Não basta mais escolher assunto e destinatário – é preciso eleger a melhor plataforma para falar aquilo para aquela pessoa. Há todas as opções para falar de todas as maneiras com todas as pessoas que você conhece, onde quer que você esteja. A seleção natural do círculo social fica comprometida. É preciso aprender a usar tudo isso sem virar um maníaco-social nem ir no caminho contrário e perder a comunicação que ainda importa.
NADA VALE MAIS QUE UM PÁSSARO VOANDO
Por Alexandre Matias
Depende do ângulo da borracha do estilingue e da hora do tapinha na tela. Tem também o tipo de pássaro arremessado e o material de que é feita a parede que ele tem de atravessar para matar o maldito porco verde. Morra!
“Opa, chefe, chegamos”, o taxista me tira do transe de explodir pássaros em cima de porcos. Calma, Ibama! Os bichos que explodem nas pontas dos meus dedos são os protagonistas deAngry Birds, um dos aplicativos mais populares do mundo. Tento conter o uso desses pequenos programas para não cair numa espiral de uso contínuo típica do meio digital – o “loop de tecnologia” descrito na série Portlandia. Mas eis que o celular me transporta para os Game Watch da minha infância e os Nintendinhos da minha adolescência, dragando mais energia vital que o player de MP3, checar e-mail ou tirar fotos.
QUEM ESPERA SEMPRE ALCANÇA – AGORA SEM O TÉDIO
Por Filipe Serrano
A um quarteirão do ponto por onde passa a linha que me deixa na frente da sede doEstado, vejo o ônibus acelerando e deixando para trás pelo menos 15 minutos de espera até o próximo.
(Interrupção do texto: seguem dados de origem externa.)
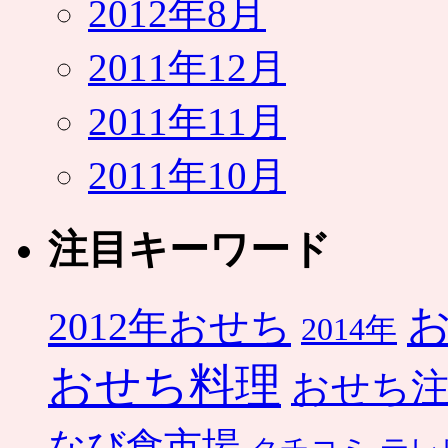
2012年8月
2011年12月
2011年11月
2011年10月
注目キーワード
2012年おせち
2014年
おせち料理
おせち
なび食市場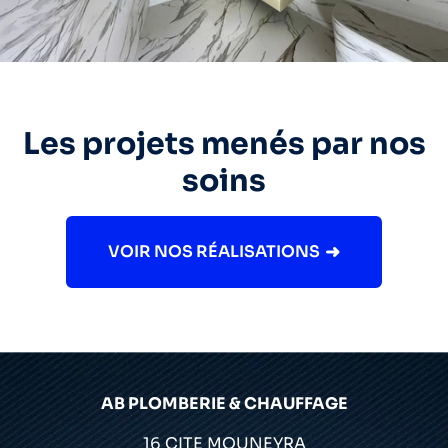
Les projets menés par nos
soins
VOIR NOS RÉALISATIONS
AB PLOMBERIE & CHAUFFAGE
16 CITE MOUNEYRA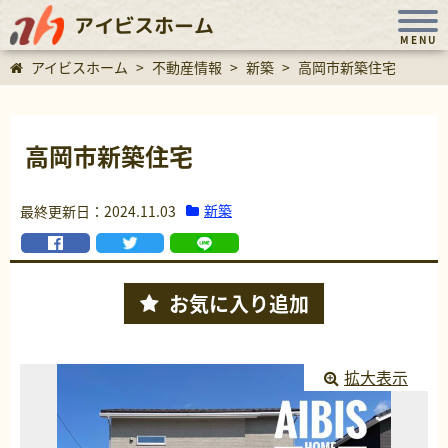
アイビスホーム
MENU
アイビスホーム
>
不動産情報
>
新築
>
高岡市新築住宅
高岡市新築住宅
新築
最終更新日：2024.11.03
お気に入り
追加
拡大表示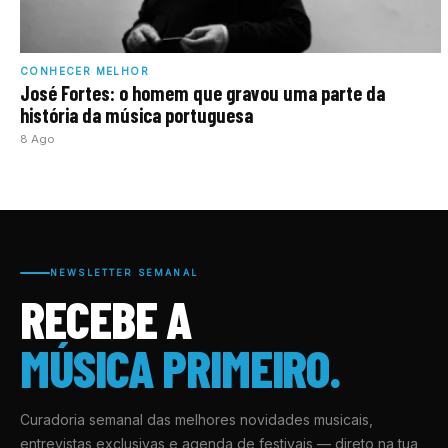
CONHECER MELHOR
José Fortes: o homem que gravou uma parte da
história da música portuguesa
8 Ago
NEWSLETTER SEMANAL
RECEBE A
MÚSICA PRIMEIRO.
Curadoria semanal das melhores novidades musicais,
entrevistas exclusivas e agenda de festivais — direto na tua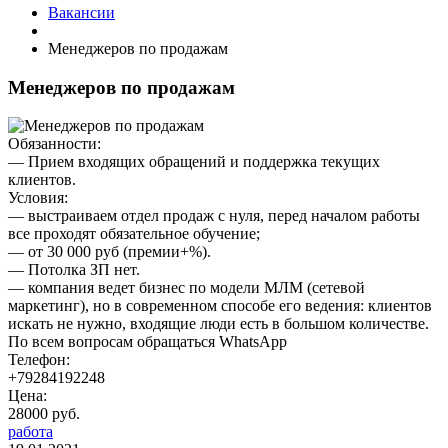
Вакансии
Менеджеров по продажам
Менеджеров по продажам
Обязанности:
— Прием входящих обращений и поддержка текущих
клиентов.
Условия:
— выстраиваем отдел продаж с нуля, перед началом работы
все проходят обязательное обучение;
— от 30 000 руб (премии+%).
— Потолка ЗП нет.
— компания ведет бизнес по модели МЛМ (сетевой
маркетинг), но в современном способе его ведения: клиентов
искать не нужно, входящие люди есть в большом количестве.
По всем вопросам обращаться WhatsApp
Телефон:
+79284192248
Цена:
28000 руб.
работа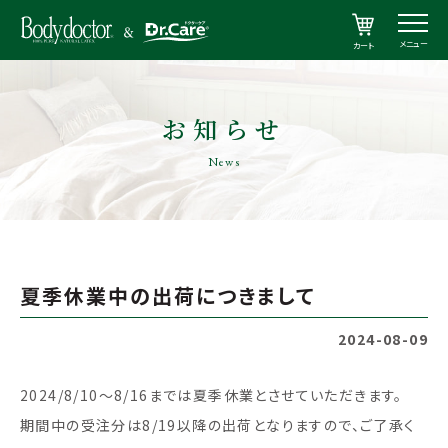
メニュー
カート
お知らせ
News
夏季休業中の出荷につきまして
2024-08-09
2024/8/10～8/16までは夏季休業とさせていただきます。
期間中の受注分は8/19以降の出荷となりますので、ご了承く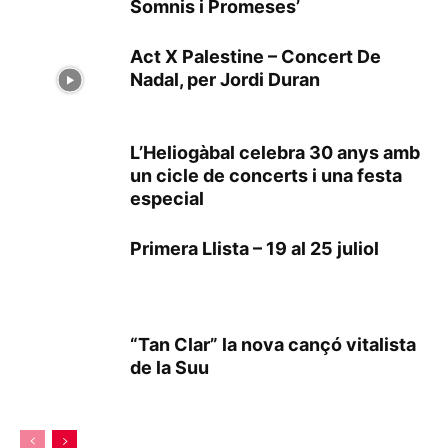
Somnis i Promeses’
Act X Palestine – Concert De
Nadal, per Jordi Duran
L’Heliogàbal celebra 30 anys amb
un cicle de concerts i una festa
especial
Primera Llista – 19 al 25 juliol
“Tan Clar” la nova cançó vitalista
de la Suu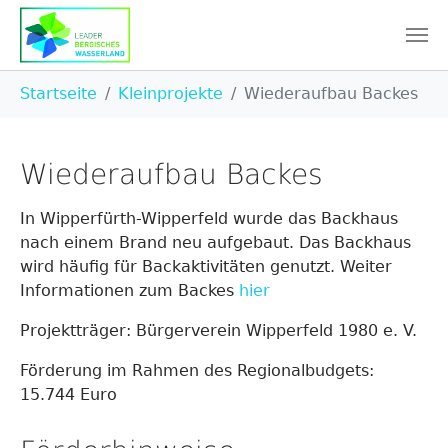
Skip to main content
You are here:
Startseite
Kleinprojekte
Wiederaufbau Backes
Wiederaufbau Backes
In Wipperfürth-Wipperfeld wurde das Backhaus
nach einem Brand neu aufgebaut. Das Backhaus
wird häufig für Backaktivitäten genutzt. Weiter
Informationen zum Backes
hier
Projektträger: Bürgerverein Wipperfeld 1980 e. V.
Förderung im Rahmen des Regionalbudgets:
15.744 Euro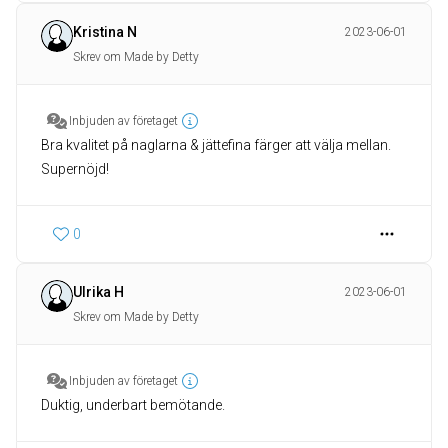
Kristina N
2023-06-01
Skrev om Made by Detty
Inbjuden av företaget
Bra kvalitet på naglarna & jättefina färger att välja mellan.
Supernöjd!
0
Ulrika H
2023-06-01
Skrev om Made by Detty
Inbjuden av företaget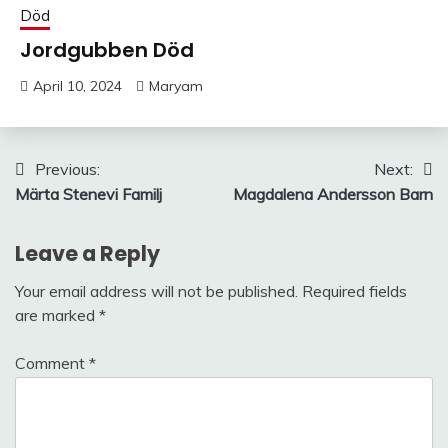
Död
Jordgubben Död
April 10, 2024
Maryam
Post
Previous:
Next:
Märta Stenevi Familj
Magdalena Andersson Barn
navigation
Leave a Reply
Your email address will not be published.
Required fields
are marked
*
Comment
*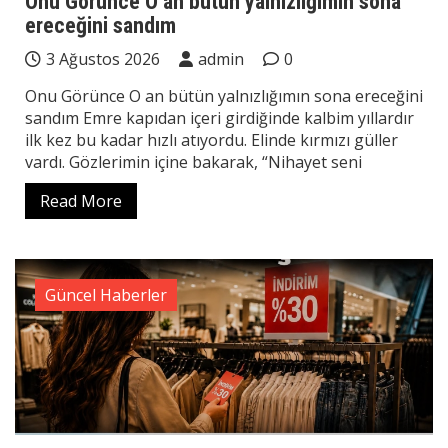
Onu Görünce O an bütün yalnızlığımın sona
ereceğini sandım
3 Ağustos 2026
admin
0
Onu Görünce O an bütün yalnızlığımın sona ereceğini
sandım Emre kapıdan içeri girdiğinde kalbim yıllardır
ilk kez bu kadar hızlı atıyordu. Elinde kırmızı güller
vardı. Gözlerimin içine bakarak, “Nihayet seni
Read More
Güncel Haberler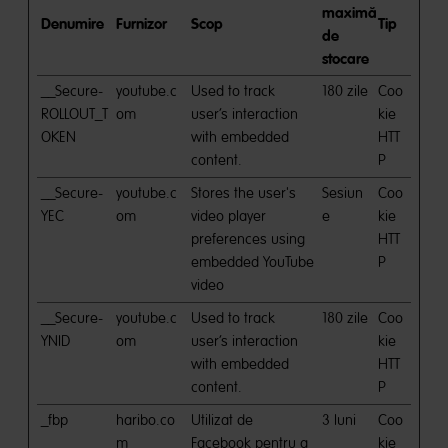
maximă
Denumire
Furnizor
Scop
Tip
de
stocare
__Secure-
youtube.c
Used to track
180 zile
Coo
ROLLOUT_T
om
user’s interaction
kie
OKEN
with embedded
HTT
content.
P
__Secure-
youtube.c
Stores the user's
Sesiun
Coo
YEC
om
video player
e
kie
preferences using
HTT
embedded YouTube
P
video
__Secure-
youtube.c
Used to track
180 zile
Coo
YNID
om
user’s interaction
kie
with embedded
HTT
content.
P
_fbp
haribo.co
Utilizat de
3 luni
Coo
m
Facebook pentru a
kie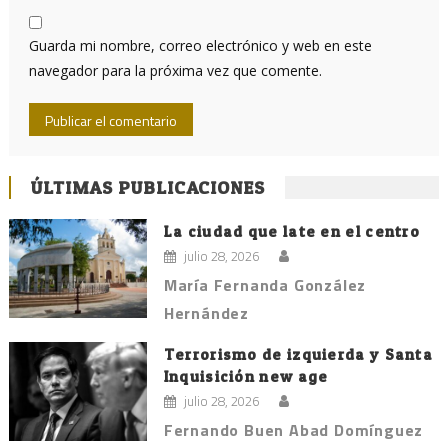
Guarda mi nombre, correo electrónico y web en este
navegador para la próxima vez que comente.
ÚLTIMAS PUBLICACIONES
La ciudad que late en el centro
julio 28, 2026
María Fernanda González
Hernández
Terrorismo de izquierda y Santa
Inquisición new age
julio 28, 2026
Fernando Buen Abad Domínguez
Há poucos anos seria um tempo coberto de tédio. Hoje, nem tanto.
Puxo o celular e posso ver o que está se falando no Twitter, recados no Facebook ou as notícias do dia. Posso abrir o Jewels, jogo que serve como um passatempo perfeito. No aplicativo do Kindle, continuo a ler um livro digital comprado na Amazon ou baixo a edição mais recente de uma revista. Se não quiser fazer nada disso, adianto a leitura de e-mails diária (embora muitas vezes isso seja apenas uma tarefa de apagar dezenas deles). O ônibus chega de repente.
Um artigo na revista Atlantic tratou desse hábito no ano passado. “O tédio foi extinto”, dizia o título do texto assinado por Walter Kirn, autor do livro Amor Sem Escalas. Ele culpa a tecnologia por acabar com o tempo que precisávamos aturar inevitavelmente sem nada para fazer, como numa longa viagem, no táxi ou no ponto de ônibus.
É nesse momento que muitos recorrem, em primeiro lugar, ao celular. Com os aplicativos, há ainda mais opções para escolher como ocupar o tempo.